New York Legislature Passes Bill Banning “Independence” and “Independent” in Party Names

On May 25, the New York legislature passed S1851 and A1819, identical bills that prevent any qualified party from having the words “Independence” or “Independent” in their names. The bill does not prevent an independent candidate from having those words as part of his or her ballot label. Thanks to Joe Burns for this news.


Comments

New York Legislature Passes Bill Banning “Independence” and “Independent” in Party Names — 10 Comments

  1. So could the Independence Party change their name to the Independance Party and still follow the law?

  2. It is kind of ridiculous considering:

    1.) It’s not like the IP threatens the Democrats and they just unilaterally removed their ballot access in part of a Cuomo-failed effort to kill the Working Families Party. In California, I get that the majority party on the left would rather the AIP be destroyed, but it does not threaten them.
    2.) “Democrat” and “Republican” are themselves generic terms. I think all political parties save a few wingnut ones believe in a democratic republic for the broad form of government.

  3. Are communist and fascist New Age generic terms in the USA ??? —

    with related monarchs and oligarchs ???

    PR
    APPV
    TOTSOP

  4. Mark – as I explained you on the phone several years ago, in the 1950s the New York legislature banned any party from having the word “American” in their name. That is why George Wallace appeared on the New York ballot in 1968 as the candidate of the “Courage” Party. So the AIP cannot expand into New York without taking a different name.

    I doubt there would be much support in New York for the AIP anyway.

  5. Actually, the New York law passed in 1955 only banned qualified parties from having “American” in their name. It didn’t affect the choice of partisan labels for candidates who used the independent petition procedure. So George Wallace could have circulated a petition in New York state using the label “American”. He was being overly cautious by choosing “Courage.”

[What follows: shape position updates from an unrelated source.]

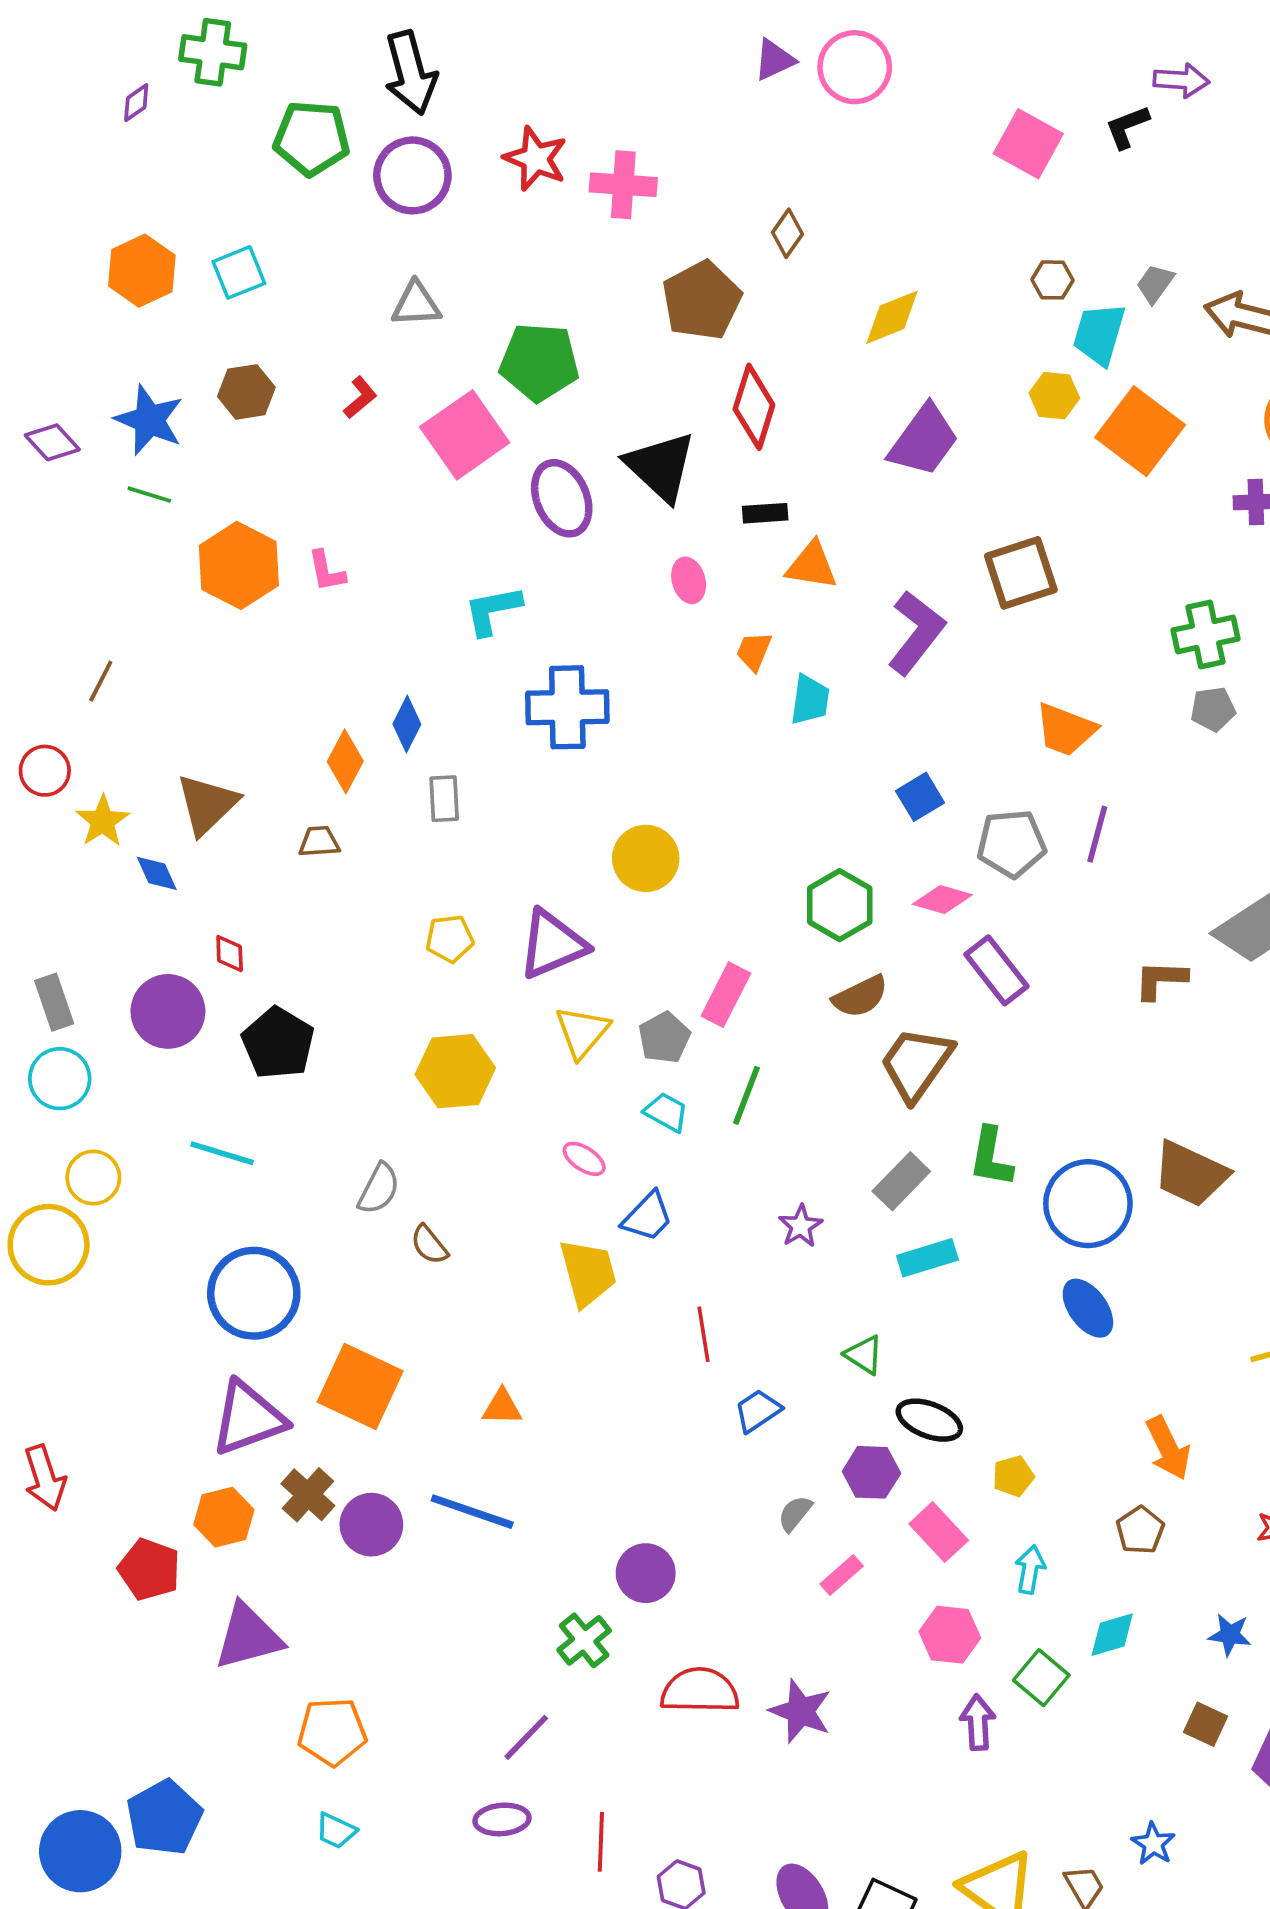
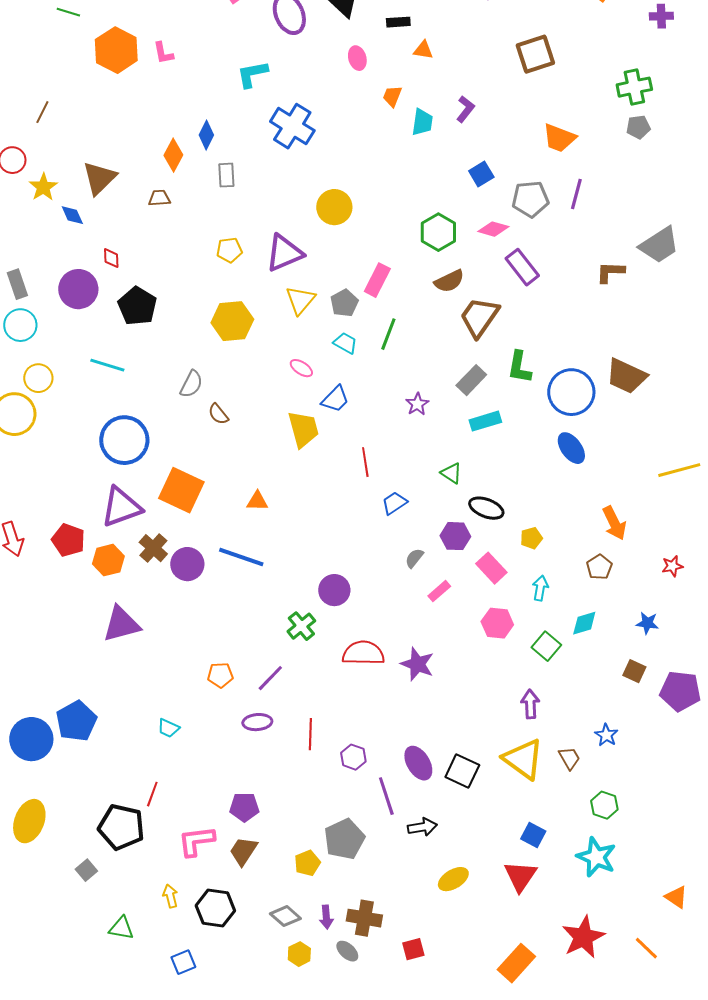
orange triangle: (812, 565) -> (423, 50), size x0.7
purple L-shape: (916, 633) -> (465, 109), moved, size x0.6
blue cross: (567, 707) -> (292, 126), turned 33
red pentagon: (149, 1569) -> (68, 540), moved
purple arrow: (978, 1722) -> (530, 704), moved
orange pentagon: (332, 1732) -> (220, 675), moved, size x0.7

  6. The bill would add “Independent” and “Independence” to a list that includes the words “American”, “United States”, “National”, “Empire State”, or “New York State”, or an abbreviation thereof. It also modified it to include plurals.

    In the State of Con-Fusion, a party does not come into existence until after the election in which it qualifies based on the performance of an independent candidate who may use any of the above on the ballot. The new party chooses it permanent name at that point.

    The law would require a party named Independence on January 1, 2023 to change its name.

    The bill had set idle until the Independence Party submitted their petition.

    It is not clear whether “Corruption” is considered an abbreviation or simply a description of “New York State”.